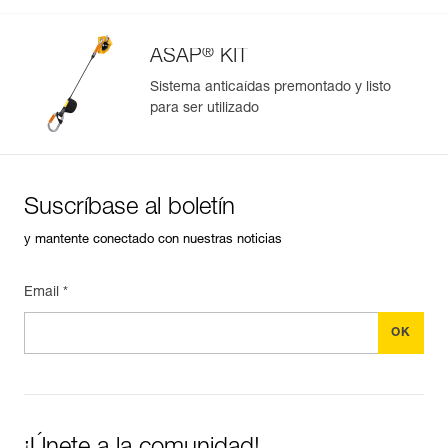
®
ASAP
KIT
Sistema anticaídas premontado y listo
para ser utilizado
Gestión y control simplificados de tus EPI
Para añadir un producto de Petzl, basta con escanear su
datamatrix. Toda la información relativa al producto se
cargará automáticamente.
Suscríbase al boletín
Importe y exporte de forma sencilla los datos de sus EPI.
y mantente conectado con nuestras noticias
Consulte el historial de un producto desde su fecha de
fabricación.
Email *
Más información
※ ※ ※
EXERCISE OBJECTIVE — Scan the data for the string "información" and copy each line in which it occurs.

EXPECTED ANSWER —
datamatrix. Toda la información relativa al producto se
Más información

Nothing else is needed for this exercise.